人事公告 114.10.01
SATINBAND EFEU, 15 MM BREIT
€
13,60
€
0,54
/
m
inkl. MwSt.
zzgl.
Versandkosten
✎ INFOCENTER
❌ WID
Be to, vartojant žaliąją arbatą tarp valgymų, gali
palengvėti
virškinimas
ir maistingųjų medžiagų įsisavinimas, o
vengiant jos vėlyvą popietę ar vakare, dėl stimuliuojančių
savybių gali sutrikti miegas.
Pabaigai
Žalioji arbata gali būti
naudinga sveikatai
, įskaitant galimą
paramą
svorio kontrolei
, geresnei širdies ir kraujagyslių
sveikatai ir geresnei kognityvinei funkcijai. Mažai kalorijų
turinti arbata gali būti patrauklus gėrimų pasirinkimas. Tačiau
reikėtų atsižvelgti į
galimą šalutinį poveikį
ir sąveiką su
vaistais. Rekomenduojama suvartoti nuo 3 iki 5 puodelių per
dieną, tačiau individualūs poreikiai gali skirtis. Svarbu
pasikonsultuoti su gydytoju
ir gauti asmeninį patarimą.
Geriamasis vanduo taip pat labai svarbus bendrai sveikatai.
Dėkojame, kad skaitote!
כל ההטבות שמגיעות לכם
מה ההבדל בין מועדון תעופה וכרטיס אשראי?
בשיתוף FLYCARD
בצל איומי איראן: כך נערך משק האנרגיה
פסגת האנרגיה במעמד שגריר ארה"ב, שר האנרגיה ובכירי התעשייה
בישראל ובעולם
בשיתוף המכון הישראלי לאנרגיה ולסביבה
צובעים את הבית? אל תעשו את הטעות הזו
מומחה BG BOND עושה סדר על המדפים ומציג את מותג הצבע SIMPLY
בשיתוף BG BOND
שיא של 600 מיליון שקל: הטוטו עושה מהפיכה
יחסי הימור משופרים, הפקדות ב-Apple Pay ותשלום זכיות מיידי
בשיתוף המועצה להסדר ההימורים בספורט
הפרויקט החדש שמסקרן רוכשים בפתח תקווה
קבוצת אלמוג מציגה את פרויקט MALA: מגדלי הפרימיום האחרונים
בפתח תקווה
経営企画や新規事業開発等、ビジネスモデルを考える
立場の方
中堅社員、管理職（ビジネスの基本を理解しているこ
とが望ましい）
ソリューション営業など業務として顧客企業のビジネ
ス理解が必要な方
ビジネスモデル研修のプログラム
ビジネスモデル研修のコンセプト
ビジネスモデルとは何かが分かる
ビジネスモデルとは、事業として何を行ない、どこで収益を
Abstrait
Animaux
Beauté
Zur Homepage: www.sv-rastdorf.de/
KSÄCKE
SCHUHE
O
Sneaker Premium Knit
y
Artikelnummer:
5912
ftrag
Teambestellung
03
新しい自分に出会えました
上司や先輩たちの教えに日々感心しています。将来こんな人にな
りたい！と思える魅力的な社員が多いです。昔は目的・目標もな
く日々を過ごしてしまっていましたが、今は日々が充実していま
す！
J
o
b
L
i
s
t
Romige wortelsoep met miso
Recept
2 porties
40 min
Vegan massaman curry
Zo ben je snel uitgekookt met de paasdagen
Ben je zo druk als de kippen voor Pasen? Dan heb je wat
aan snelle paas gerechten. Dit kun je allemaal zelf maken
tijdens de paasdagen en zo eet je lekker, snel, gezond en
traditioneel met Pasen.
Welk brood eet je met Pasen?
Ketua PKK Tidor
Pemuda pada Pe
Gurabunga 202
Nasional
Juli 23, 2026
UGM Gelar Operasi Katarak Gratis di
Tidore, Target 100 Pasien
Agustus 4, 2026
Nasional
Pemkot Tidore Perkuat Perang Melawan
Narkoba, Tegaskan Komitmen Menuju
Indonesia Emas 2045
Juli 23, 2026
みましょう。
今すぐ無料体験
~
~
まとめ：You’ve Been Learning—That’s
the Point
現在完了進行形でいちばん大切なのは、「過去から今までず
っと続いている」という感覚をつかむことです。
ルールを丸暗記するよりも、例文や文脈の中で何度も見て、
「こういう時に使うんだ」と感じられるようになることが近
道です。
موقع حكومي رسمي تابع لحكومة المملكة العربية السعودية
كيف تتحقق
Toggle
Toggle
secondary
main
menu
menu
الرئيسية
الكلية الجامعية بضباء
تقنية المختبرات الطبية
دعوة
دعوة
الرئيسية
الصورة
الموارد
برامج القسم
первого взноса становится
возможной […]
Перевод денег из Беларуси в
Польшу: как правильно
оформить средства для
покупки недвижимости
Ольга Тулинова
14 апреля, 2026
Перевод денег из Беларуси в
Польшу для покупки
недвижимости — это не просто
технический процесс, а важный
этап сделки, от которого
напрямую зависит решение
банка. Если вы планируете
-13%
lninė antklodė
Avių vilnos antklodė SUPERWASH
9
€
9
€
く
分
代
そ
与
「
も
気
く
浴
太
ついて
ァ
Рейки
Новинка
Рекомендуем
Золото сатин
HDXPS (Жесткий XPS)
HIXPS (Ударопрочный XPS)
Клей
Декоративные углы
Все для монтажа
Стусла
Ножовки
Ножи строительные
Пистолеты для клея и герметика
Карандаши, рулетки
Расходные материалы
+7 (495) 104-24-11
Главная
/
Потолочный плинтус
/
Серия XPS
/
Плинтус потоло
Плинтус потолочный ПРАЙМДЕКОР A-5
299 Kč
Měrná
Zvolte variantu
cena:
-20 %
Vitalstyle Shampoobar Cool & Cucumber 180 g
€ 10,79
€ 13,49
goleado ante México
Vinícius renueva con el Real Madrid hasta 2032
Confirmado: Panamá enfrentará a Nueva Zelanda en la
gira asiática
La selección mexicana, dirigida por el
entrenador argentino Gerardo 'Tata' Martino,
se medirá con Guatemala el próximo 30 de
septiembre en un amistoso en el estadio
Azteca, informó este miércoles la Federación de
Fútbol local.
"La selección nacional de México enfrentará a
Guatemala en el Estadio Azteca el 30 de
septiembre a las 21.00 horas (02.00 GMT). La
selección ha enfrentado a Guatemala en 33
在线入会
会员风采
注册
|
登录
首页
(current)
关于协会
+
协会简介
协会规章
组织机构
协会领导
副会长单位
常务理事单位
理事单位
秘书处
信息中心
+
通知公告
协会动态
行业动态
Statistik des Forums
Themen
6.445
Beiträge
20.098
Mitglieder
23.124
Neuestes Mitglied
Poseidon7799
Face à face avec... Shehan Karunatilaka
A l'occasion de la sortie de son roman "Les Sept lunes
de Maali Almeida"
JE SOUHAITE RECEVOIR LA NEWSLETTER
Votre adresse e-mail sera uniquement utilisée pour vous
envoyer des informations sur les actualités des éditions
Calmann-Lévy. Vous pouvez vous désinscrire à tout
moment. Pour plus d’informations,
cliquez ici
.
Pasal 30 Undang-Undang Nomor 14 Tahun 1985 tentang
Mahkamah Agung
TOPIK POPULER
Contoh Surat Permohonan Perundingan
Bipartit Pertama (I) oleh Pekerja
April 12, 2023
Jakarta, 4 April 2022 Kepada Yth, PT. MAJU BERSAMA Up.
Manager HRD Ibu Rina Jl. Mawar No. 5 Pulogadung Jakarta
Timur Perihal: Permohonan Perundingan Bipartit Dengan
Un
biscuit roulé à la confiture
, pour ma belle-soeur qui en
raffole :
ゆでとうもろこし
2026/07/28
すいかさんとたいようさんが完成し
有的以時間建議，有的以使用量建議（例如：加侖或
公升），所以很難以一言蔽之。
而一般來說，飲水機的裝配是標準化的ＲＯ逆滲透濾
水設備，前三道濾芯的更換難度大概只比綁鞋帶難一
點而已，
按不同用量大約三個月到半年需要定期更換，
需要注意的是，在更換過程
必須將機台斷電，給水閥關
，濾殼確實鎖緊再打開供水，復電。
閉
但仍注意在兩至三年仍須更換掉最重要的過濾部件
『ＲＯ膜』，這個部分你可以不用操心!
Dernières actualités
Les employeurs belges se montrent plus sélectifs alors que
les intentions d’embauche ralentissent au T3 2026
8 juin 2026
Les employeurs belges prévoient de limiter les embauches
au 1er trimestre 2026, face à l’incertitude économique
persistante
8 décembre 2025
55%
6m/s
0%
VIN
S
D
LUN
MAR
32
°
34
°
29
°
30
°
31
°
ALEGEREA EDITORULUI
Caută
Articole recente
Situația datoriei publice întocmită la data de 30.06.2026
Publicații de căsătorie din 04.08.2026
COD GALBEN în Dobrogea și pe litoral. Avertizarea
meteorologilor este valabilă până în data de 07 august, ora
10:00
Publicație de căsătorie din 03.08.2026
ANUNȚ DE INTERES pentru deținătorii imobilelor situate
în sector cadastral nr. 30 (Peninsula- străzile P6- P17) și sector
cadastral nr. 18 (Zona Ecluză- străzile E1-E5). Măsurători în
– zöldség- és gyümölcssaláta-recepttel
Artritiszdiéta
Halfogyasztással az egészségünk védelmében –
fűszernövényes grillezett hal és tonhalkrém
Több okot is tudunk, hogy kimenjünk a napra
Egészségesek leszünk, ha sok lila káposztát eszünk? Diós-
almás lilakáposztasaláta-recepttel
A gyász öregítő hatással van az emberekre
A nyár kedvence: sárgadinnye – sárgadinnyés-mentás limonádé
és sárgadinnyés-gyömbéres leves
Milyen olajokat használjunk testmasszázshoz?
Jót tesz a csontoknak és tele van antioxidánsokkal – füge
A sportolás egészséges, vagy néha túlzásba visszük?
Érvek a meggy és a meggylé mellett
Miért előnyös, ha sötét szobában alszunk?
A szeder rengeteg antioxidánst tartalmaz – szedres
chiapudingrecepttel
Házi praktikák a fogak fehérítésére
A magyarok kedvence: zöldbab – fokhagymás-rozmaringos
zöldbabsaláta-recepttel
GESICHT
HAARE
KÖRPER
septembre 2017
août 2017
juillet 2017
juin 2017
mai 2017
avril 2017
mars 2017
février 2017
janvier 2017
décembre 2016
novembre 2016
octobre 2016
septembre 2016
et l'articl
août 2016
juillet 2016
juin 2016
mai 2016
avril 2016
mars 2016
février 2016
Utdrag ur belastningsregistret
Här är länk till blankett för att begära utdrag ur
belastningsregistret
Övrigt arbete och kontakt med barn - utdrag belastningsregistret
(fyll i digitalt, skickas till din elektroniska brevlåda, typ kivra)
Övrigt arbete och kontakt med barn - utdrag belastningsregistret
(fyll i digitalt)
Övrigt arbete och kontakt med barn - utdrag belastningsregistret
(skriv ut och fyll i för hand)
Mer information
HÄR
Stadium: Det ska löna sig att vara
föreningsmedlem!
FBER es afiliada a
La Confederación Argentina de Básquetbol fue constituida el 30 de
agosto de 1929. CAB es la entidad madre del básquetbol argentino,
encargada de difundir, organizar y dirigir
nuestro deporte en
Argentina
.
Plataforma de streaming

====

(What to produce): For every line in the data above that holds "arbata", return the line itself.

(Finished exercise):
Žalioji arbata gali būti
turinti arbata gali būti patrauklus gėrimų pasirinkimas. Tačiau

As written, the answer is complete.